_WORK TO COMPLETE_
Every line of the listing below should come back exactly as written, with no images.

_DATA TO USE_
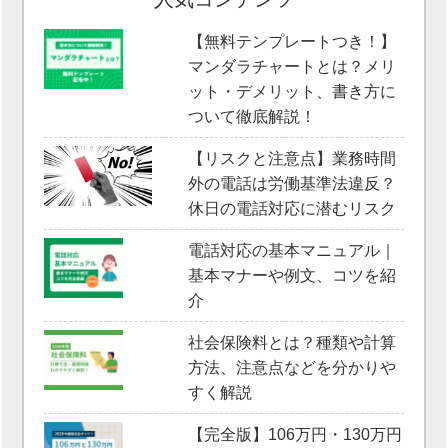
【無料テンプレートつき！】
マンダラチャートとは？メリ
ット・デメリット、書き方に
ついて徹底解説！
【リスクと注意点】業務時間
外の電話は労働基準法違反？
休日の電話対応に潜むリスク
電話対応の基本マニュアル｜
基本マナーや例文、コツを紹
介
社会保険料とは？種類や計算
方法、注意点などを分かりや
すく解説
【完全版】106万円・130万円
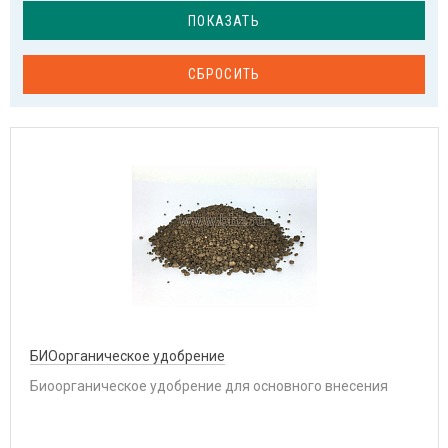
ПОКАЗАТЬ
СБРОСИТЬ
БИОорганическое удобрение
Биоорганическое удобрение для основного внесения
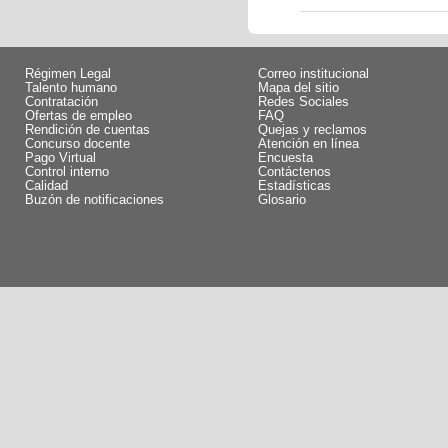
Régimen Legal
Correo institucional
Talento humano
Mapa del sitio
Contratación
Redes Sociales
Ofertas de empleo
FAQ
Rendición de cuentas
Quejas y reclamos
Concurso docente
Atención en línea
Pago Virtual
Encuesta
Control interno
Contáctenos
Calidad
Estadísticas
Buzón de notificaciones
Glosario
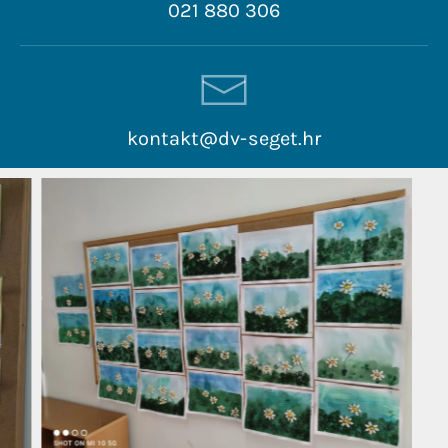
021 880 306
kontakt@dv-seget.hr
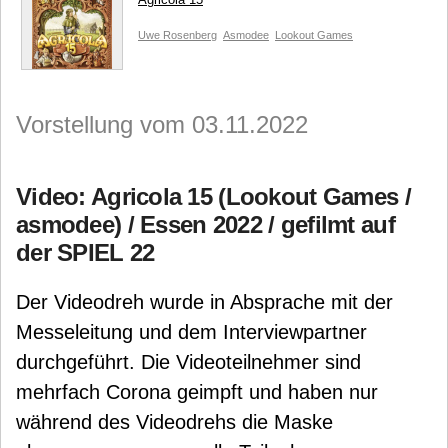
Uwe Rosenberg
Asmodee
Lookout Games
Vorstellung vom 03.11.2022
Video: Agricola 15 (Lookout Games /
asmodee) / Essen 2022 / gefilmt auf
der SPIEL 22
Der Videodreh wurde in Absprache mit der
Messeleitung und dem Interviewpartner
durchgeführt. Die Videoteilnehmer sind
mehrfach Corona geimpft und haben nur
während des Videodrehs die Maske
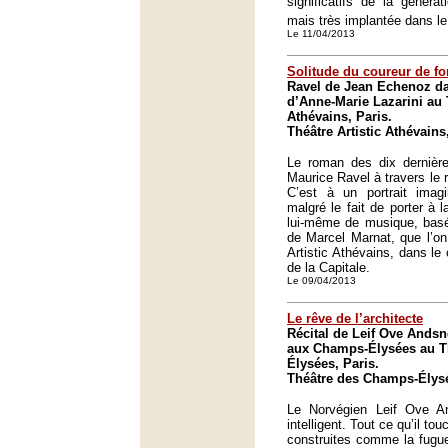
significatifs de la génér
mais très implantée dans l
Le 11/04/2013
Solitude du coureur de f
Ravel de Jean Echenoz d
d’Anne-Marie Lazarini au T
Athévains, Paris.
Théâtre Artistic Athévains
Le roman des dix dernièr
Maurice Ravel à travers le
C’est à un portrait imag
malgré le fait de porter à 
lui-même de musique, basé 
de Marcel Marnat, que l’on
Artistic Athévains, dans l
de la Capitale.
Le 09/04/2013
Le rêve de l’architecte
Récital de Leif Ove Andsn
aux Champs-Élysées au T
Élysées, Paris.
Théâtre des Champs-Élysé
Le Norvégien Leif Ove A
intelligent. Tout ce qu’il t
construites comme la fugue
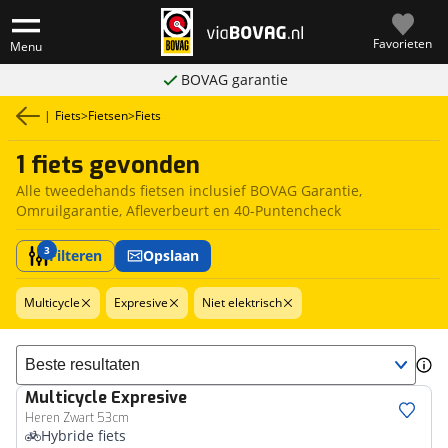
Favorieten
Menu
BOVAG garantie
|
Fiets
>
Fietsen
>
Fiets
1 fiets gevonden
Alle tweedehands fietsen inclusief BOVAG Garantie,
Omruilgarantie, Afleverbeurt en 40-Puntencheck
3
Filteren
Opslaan
Multicycle
Expresive
Niet elektrisch
Sorteer resultaten
Multicycle
Expresive
Heren Zwart 53cm
Hybride fiets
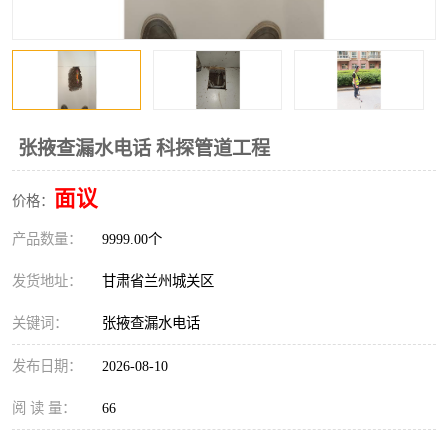
张掖查漏水电话 科探管道工程
面议
价格：
产品数量：
9999.00个
发货地址：
甘肃省兰州城关区
关键词：
张掖查漏水电话
发布日期：
2026-08-10
阅 读 量：
66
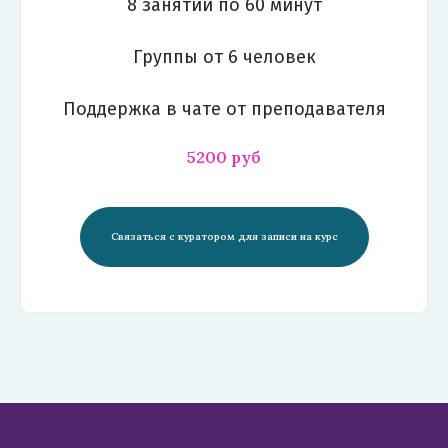
8 занятий по 60 минут
Группы от 6 человек
Поддержка в чате от преподавателя
5200 руб
Связаться с куратором для записи на курс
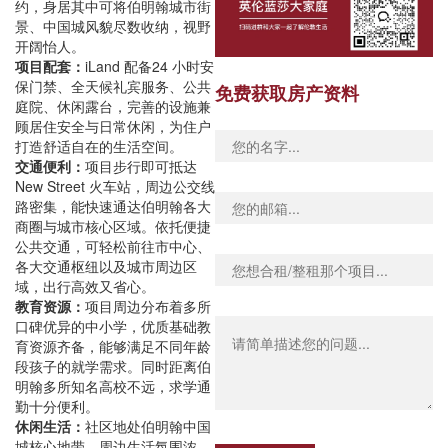
约，身居其中可将伯明翰城市街
景、中国城风貌尽数收纳，视野
开阔怡人。
项目配套：
iLand 配备24 小时安
保门禁、全天候礼宾服务、公共
免费获取房产资料
庭院、休闲露台，完善的设施兼
顾居住安全与日常休闲，为住户
打造舒适自在的生活空间。
交通便利：
项目步行即可抵达
New Street 火车站，周边公交线
路密集，能快速通达伯明翰各大
商圈与城市核心区域。依托便捷
公共交通，可轻松前往市中心、
各大交通枢纽以及城市周边区
域，出行高效又省心。
教育资源：
项目周边分布着多所
口碑优异的中小学，优质基础教
育资源齐备，能够满足不同年龄
段孩子的就学需求。同时距离伯
明翰多所知名高校不远，求学通
勤十分便利。
休闲生活：
社区地处伯明翰中国
城核心地带，周边生活氛围浓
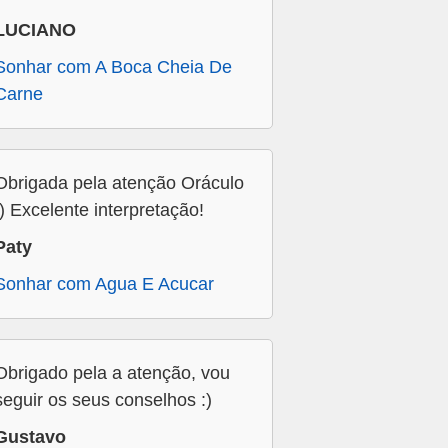
LUCIANO
Sonhar com A Boca Cheia De
Carne
Obrigada pela atenção Oráculo
:) Excelente interpretação!
Paty
Sonhar com Agua E Acucar
Obrigado pela a atenção, vou
seguir os seus conselhos :)
Gustavo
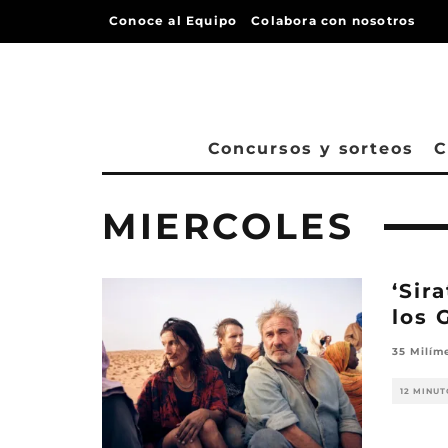
Conoce al Equipo
Colabora con nosotros
Concursos y sorteos
C
MIERCOLES
‘Sir
los 
35 Milím
12 MINUT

_TASK OUTPUT_
【無料テンプレートつき！】
マンダラチャートとは？メリ
ット・デメリット、書き方に
ついて徹底解説！
【リスクと注意点】業務時間
外の電話は労働基準法違反？
休日の電話対応に潜むリスク
電話対応の基本マニュアル｜
基本マナーや例文、コツを紹
介
社会保険料とは？種類や計算
方法、注意点などを分かりや
すく解説
【完全版】106万円・130万円
ПОКАЗАТЬ
СБРОСИТЬ
БИОорганическое удобрение
Биоорганическое удобрение для основного внесения
Régimen Legal
Correo institucional
Talento humano
Mapa del sitio
Contratación
Redes Sociales
Ofertas de empleo
FAQ
Rendición de cuentas
Quejas y reclamos
Concurso docente
Atención en línea
Pago Virtual
Encuesta
Control interno
Contáctenos
Calidad
Estadísticas
Buzón de notificaciones
Glosario
021 880 306
kontakt@dv-seget.hr
Uwe Rosenberg
Asmodee
Lookout Games
Vorstellung vom 03.11.2022
Video: Agricola 15 (Lookout Games /
asmodee) / Essen 2022 / gefilmt auf
der SPIEL 22
Der Videodreh wurde in Absprache mit der
Messeleitung und dem Interviewpartner
durchgeführt. Die Videoteilnehmer sind
mehrfach Corona geimpft und haben nur
während des Videodrehs die Maske
significatifs de la génér
mais très implantée dans l
Le 11/04/2013
Solitude du coureur de f
Ravel de Jean Echenoz d
d’Anne-Marie Lazarini au T
Athévains, Paris.
Théâtre Artistic Athévains
Le roman des dix dernièr
Maurice Ravel à travers le
C’est à un portrait imag
malgré le fait de porter à 
lui-même de musique, basé 
de Marcel Marnat, que l’on
Artistic Athévains, dans l
de la Capitale.
Le 09/04/2013
Le rêve de l’architecte
Récital de Leif Ove Andsn
aux Champs-Élysées au T
Élysées, Paris.
Théâtre des Champs-Élysé
Le Norvégien Leif Ove A
intelligent. Tout ce qu’il t
construites comme la fugue
Favorieten
Menu
BOVAG garantie
|
Fiets
>
Fietsen
>
Fiets
1 fiets gevonden
Alle tweedehands fietsen inclusief BOVAG Garantie,
Omruilgarantie, Afleverbeurt en 40-Puntencheck
3
Filteren
Opslaan
Multicycle
Expresive
Niet elektrisch
Sorteer resultaten
Multicycle
Expresive
Heren Zwart 53cm
Hybride fiets
张掖查漏水电话 科探管道工程
面议
价格：
产品数量：
9999.00个
发货地址：
甘肃省兰州城关区
关键词：
张掖查漏水电话
发布日期：
2026-08-10
阅 读 量：
66
8 занятий по 60 минут
Группы от 6 человек
Поддержка в чате от преподавателя
5200 руб
Связаться с куратором для записи на курс
约，身居其中可将伯明翰城市街
景、中国城风貌尽数收纳，视野
开阔怡人。
项目配套：
iLand 配备24 小时安
保门禁、全天候礼宾服务、公共
免费获取房产资料
庭院、休闲露台，完善的设施兼
顾居住安全与日常休闲，为住户
打造舒适自在的生活空间。
交通便利：
项目步行即可抵达
New Street 火车站，周边公交线
路密集，能快速通达伯明翰各大
商圈与城市核心区域。依托便捷
公共交通，可轻松前往市中心、
各大交通枢纽以及城市周边区
域，出行高效又省心。
教育资源：
项目周边分布着多所
口碑优异的中小学，优质基础教
育资源齐备，能够满足不同年龄
段孩子的就学需求。同时距离伯
明翰多所知名高校不远，求学通
勤十分便利。
休闲生活：
社区地处伯明翰中国
城核心地带，周边生活氛围浓
LUCIANO
Sonhar com A Boca Cheia De
Carne
Obrigada pela atenção Oráculo
:) Excelente interpretação!
Paty
Sonhar com Agua E Acucar
Obrigado pela a atenção, vou
seguir os seus conselhos :)
Gustavo
Conoce al Equipo
Colabora con nosotros
Concursos y sorteos
C
MIERCOLES
‘Sir
los 
35 Milím
12 MINUT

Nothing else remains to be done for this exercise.